*** Opening Supplied material ***
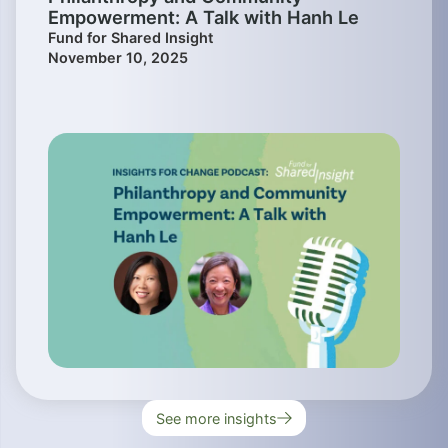
Empowerment: A Talk with Hanh Le
Fund for Shared Insight
November 10, 2025
See more insights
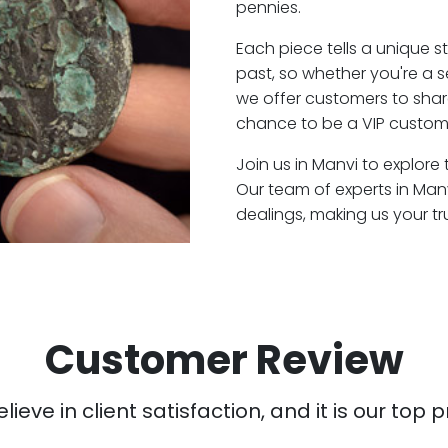
pennies.
Each piece tells a unique st
past, so whether you're a 
we offer customers to shar
chance to be a VIP custome
Join us in Manvi to explore 
Our team of experts in Man
dealings, making us your t
Customer Review
ieve in client satisfaction, and it is our top pr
*** Closing Supplied material ***
Please provide a faithful transcription of all the data, pictures excluded.

• Exercise solution
Empowerment: A Talk with Hanh Le
Fund for Shared Insight
November 10, 2025
See more insights
pennies.
Each piece tells a unique st
past, so whether you're a 
we offer customers to shar
chance to be a VIP custome
Join us in Manvi to explore 
Our team of experts in Man
dealings, making us your t
Customer Review
ieve in client satisfaction, and it is our top pr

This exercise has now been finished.